The decision is a temporary victory for Kloosterboer International Forwarding and Alaska Reefer Management. The companies last month sued U.S. Customs and Border Protection, asserting that the agency has wrongfully issued more than than $350 million in penalty notices to Kloosterboer and other companies in the transport chain.
The federal government claims the companies since 2012 have secretly used a specially built, 100-foot rail track at the port of Bayside in New Brunswick, near the border with Maine, in an illegal attempt to take advantage of an exemption in the act.
Customs and Border Protection cannot issue new penalties for seafood moved through the Bayside rail line until the case is resolved, U.S. District Court Judge Sharon Gleason in Anchorage said in the 24-page decision.
Not allowing the seafood distribution would close factories, hurt jobs and disrupt the supply chain for the U.S. Department of Agriculture food bank and school lunch programs, Gleason said in the order.
The seafood, mostly pollock, is caught by fishermen working from Dutch Harbor in Alaska’s Aleutian Islands. It reaches stores and restaurants on the East Coast.
“We were forced to halt shipping over 50 days ago,” said Jennifer Adamski, Kloosterboer’s director of logistics and operations, in a prepared statement. “As a result, 26 million pounds of Alaska produced seafood products remain in the Bayside cold storage, unable to reach U.S. seafood manufacturers at a time when the supply chain is severely strained.”
The companies say they have recently taken steps that Gleason required in an earlier round in the case, including filing a petition seeking administrative remedies with Customs and Border Protection, Gleason’s decision said.
The two seafood shipping companies provide transportation and logistics services as part of the American Seafoods Group family.
The Jones Act requires that vessels carrying goods between two U.S. points be American-made and American-flagged.

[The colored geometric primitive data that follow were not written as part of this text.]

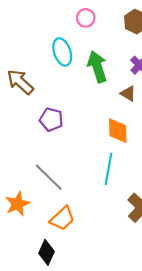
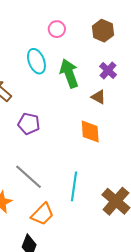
cyan line: (108, 169) -> (74, 186), moved

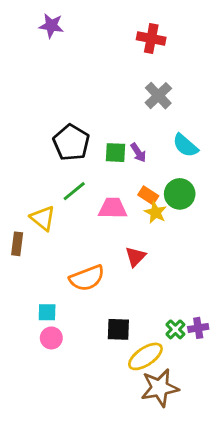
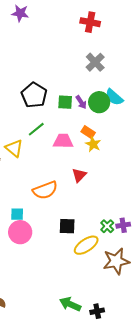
green circle: (180, 194) -> (99, 102), moved
pink circle: (51, 338) -> (20, 232), size x1.5
brown star: (160, 388) -> (116, 261), moved

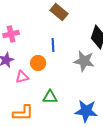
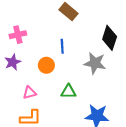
pink triangle: (22, 77) -> (30, 93), moved
green triangle: (50, 97) -> (69, 92), moved

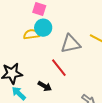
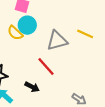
yellow semicircle: (31, 34) -> (15, 33), turned -126

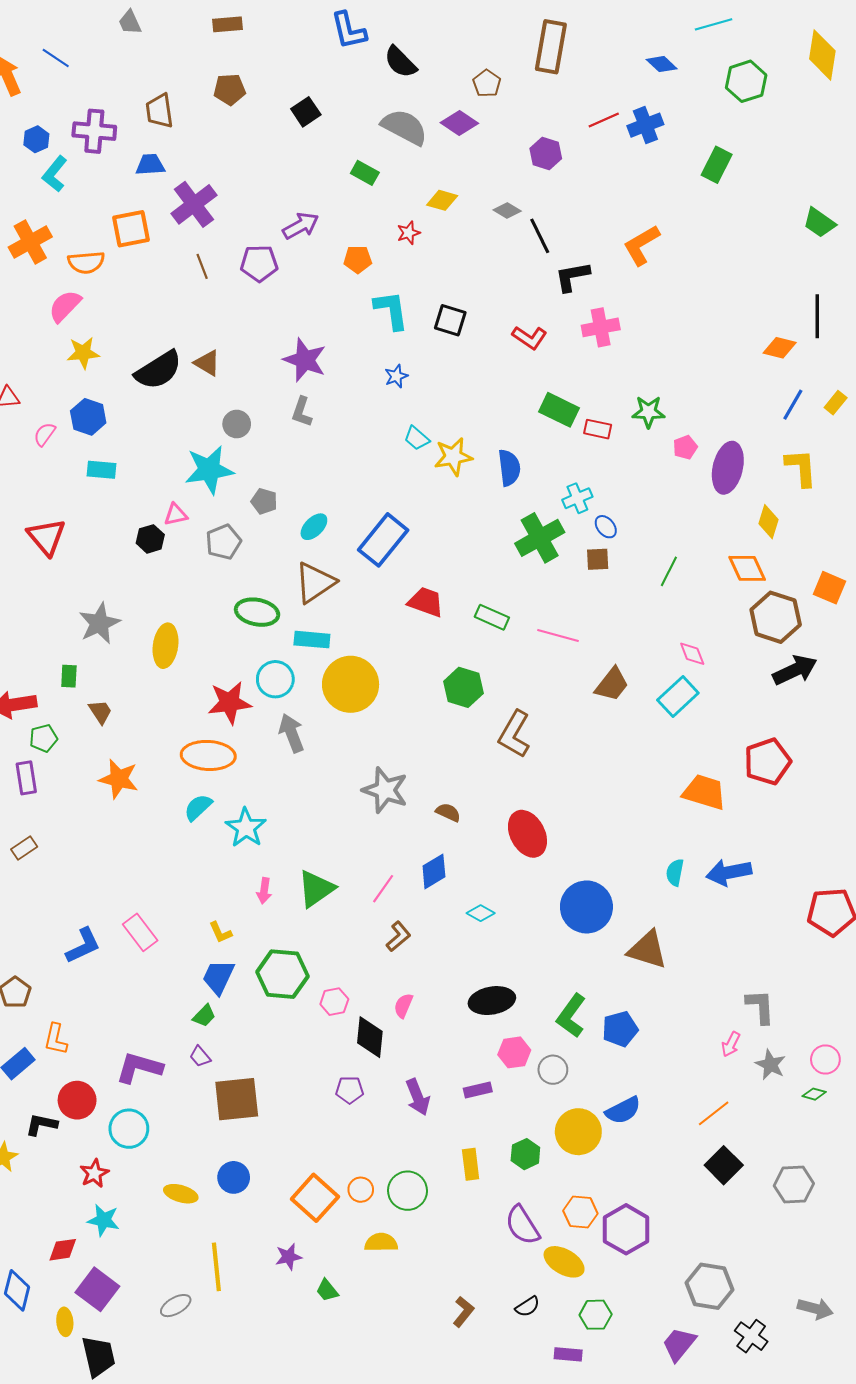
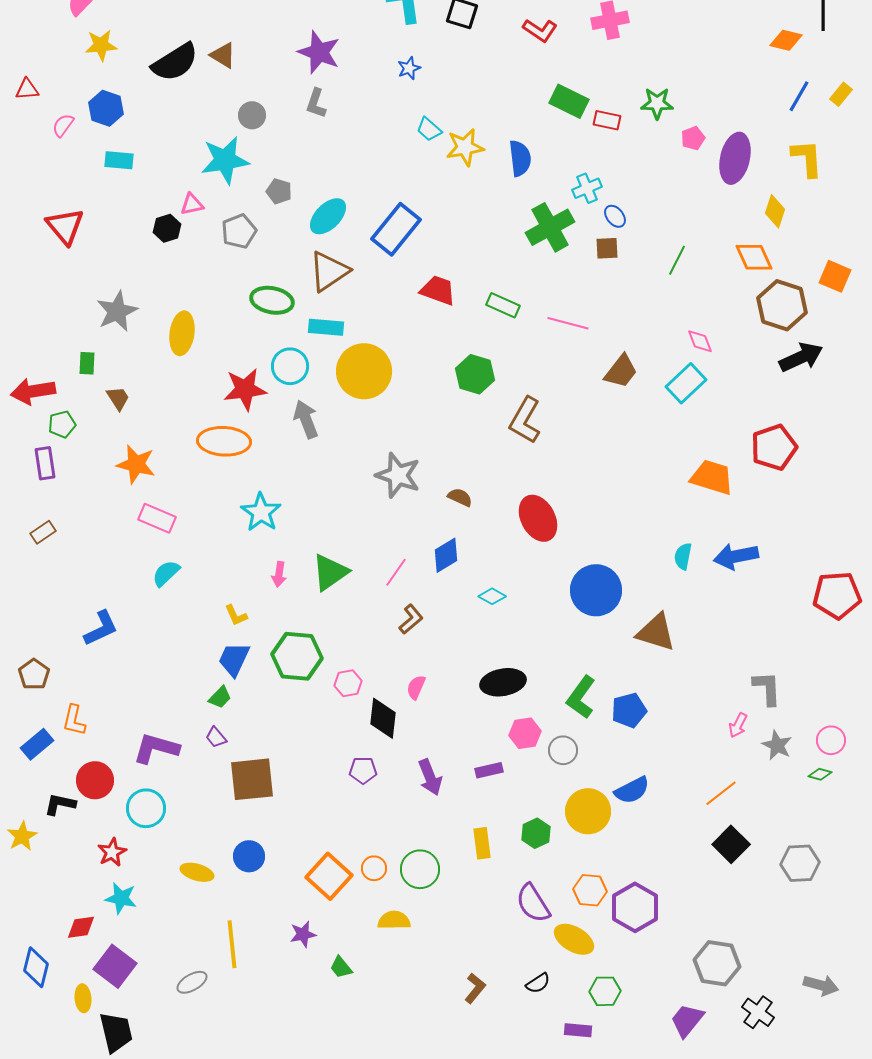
cyan ellipse: (314, 527) -> (328, 216), size x1.4
cyan semicircle: (198, 807) -> (166, 573), moved
pink rectangle: (140, 932) -> (157, 518), moved, turned -30

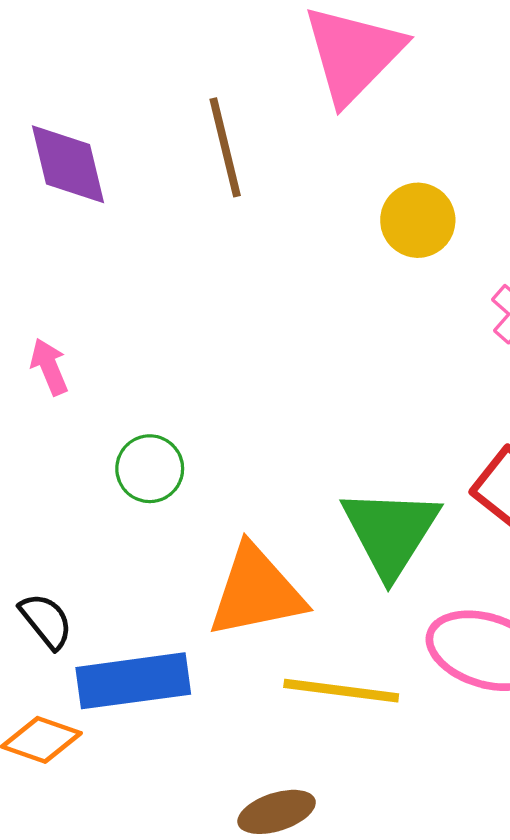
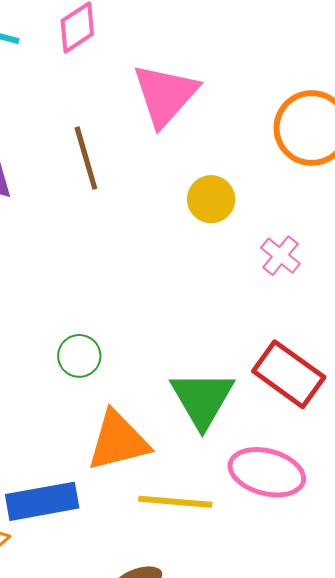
green circle: (150, 469) -> (79, 356), moved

The companies use foreign-flagged ships. But they say they meet a Jones Act exemption because the seafood travels briefly by rail in Canada.
The U.S. Department of Justice asserts that before 2012, the companies legally used the New Brunswick Southern Railway to transport their seafood in Canada, a journey of more than 30 miles along an established railway that moved the seafood from one point to another.

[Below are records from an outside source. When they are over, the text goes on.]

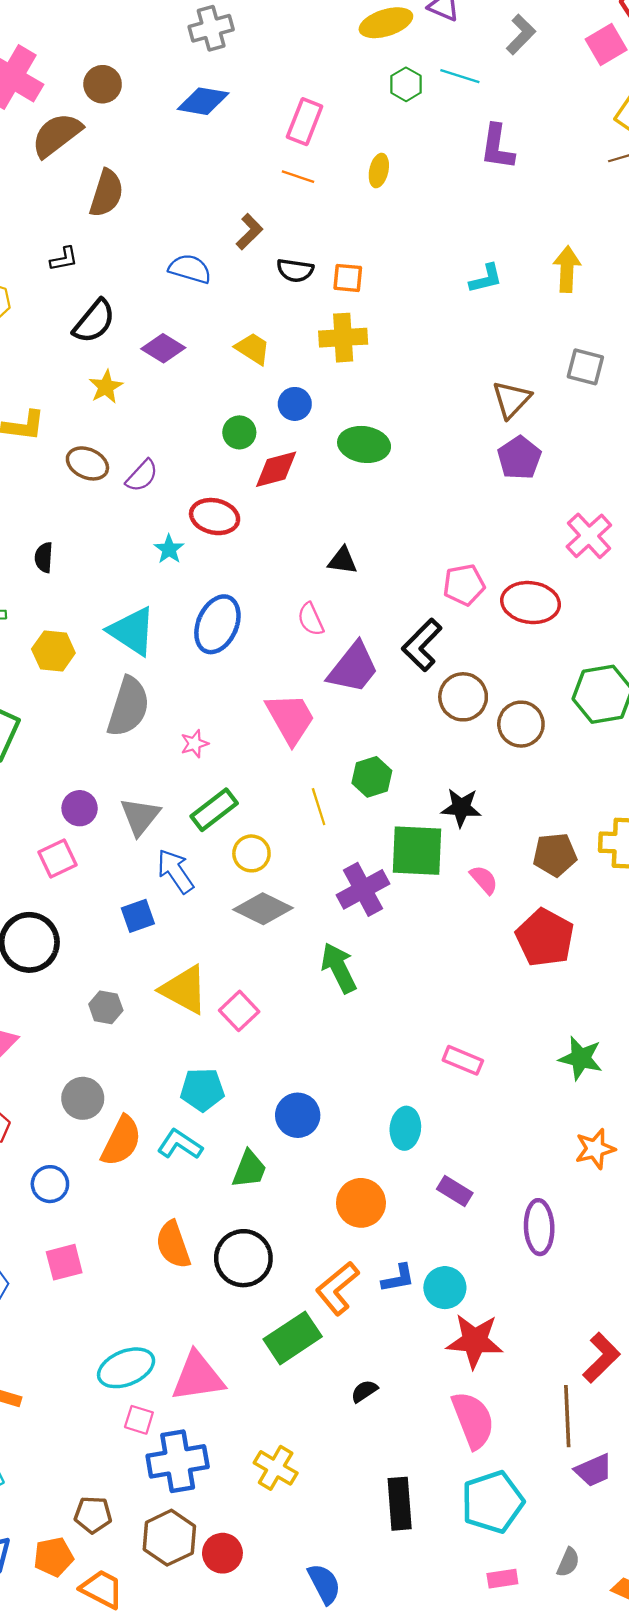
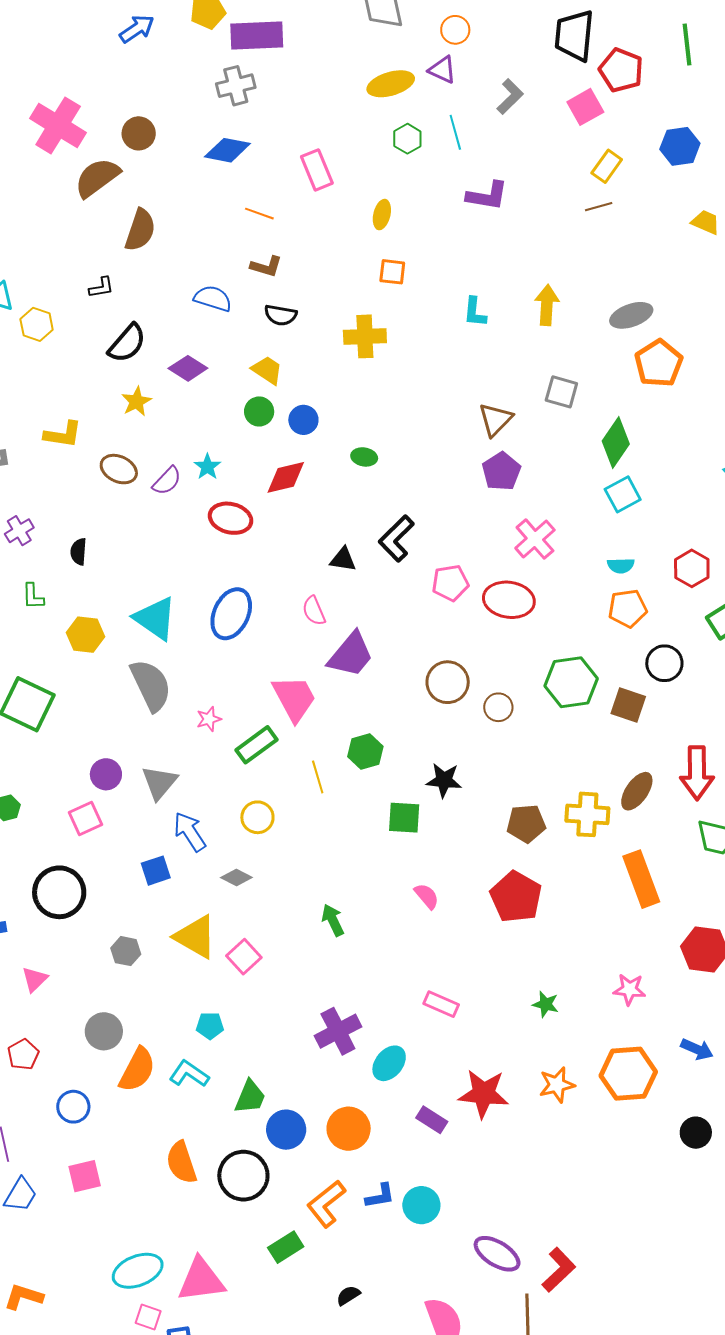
cyan line: (460, 76) -> (455, 132), turned 56
pink rectangle: (305, 122) -> (317, 170), turned -45
purple L-shape: (497, 147) -> (487, 196), turned -90
orange line: (298, 177) -> (259, 214), moved
brown L-shape: (249, 232) -> (266, 267), turned 60
black semicircle: (295, 270) -> (281, 315), moved
orange square: (348, 278) -> (392, 272), moved
cyan L-shape: (486, 279) -> (475, 312), turned 108
yellow cross: (343, 338) -> (365, 336), moved
green circle: (239, 432) -> (259, 411), moved
green ellipse: (364, 444) -> (364, 457), size x0.6
pink cross: (589, 536) -> (535, 539), moved
cyan star: (169, 549) -> (207, 467), moved
black L-shape: (422, 645) -> (396, 538), moved
gray semicircle: (128, 707) -> (151, 685), turned -44
brown circle: (521, 724) -> (498, 707), size x0.7
green rectangle: (214, 810) -> (257, 745), moved
green square: (417, 851) -> (404, 818), size x0.7
pink semicircle: (484, 880) -> (427, 896), moved
purple cross: (363, 889) -> (338, 1031), moved
gray diamond: (263, 909) -> (236, 878), moved, size x0.6
green arrow: (339, 968) -> (333, 920), size x0.7
green star: (581, 1058) -> (546, 1004), size x0.7
cyan pentagon: (202, 1090) -> (210, 1026), size x0.7
blue circle: (298, 1115) -> (286, 1130), moved
cyan ellipse: (405, 1128) -> (389, 1063), turned 33
purple ellipse: (539, 1227) -> (497, 1254), moved, turned -57
green rectangle: (293, 1338) -> (286, 1247), size x0.7
red star: (475, 1341) -> (484, 1094), moved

But in 2012, the companies began using the 100-foot mini-track that goes nowhere, which the Justice Department argues is unlawful. The companies briefly roll the seafood-filled trucks on the track in an effort to save money and find a loophole in the Jones Act, the agency asserts.
Kloosterboer and Alaska Reefer argue that the short track is a registered Canadian rail line and a legal part of the shipping route between Alaska and the East Coast.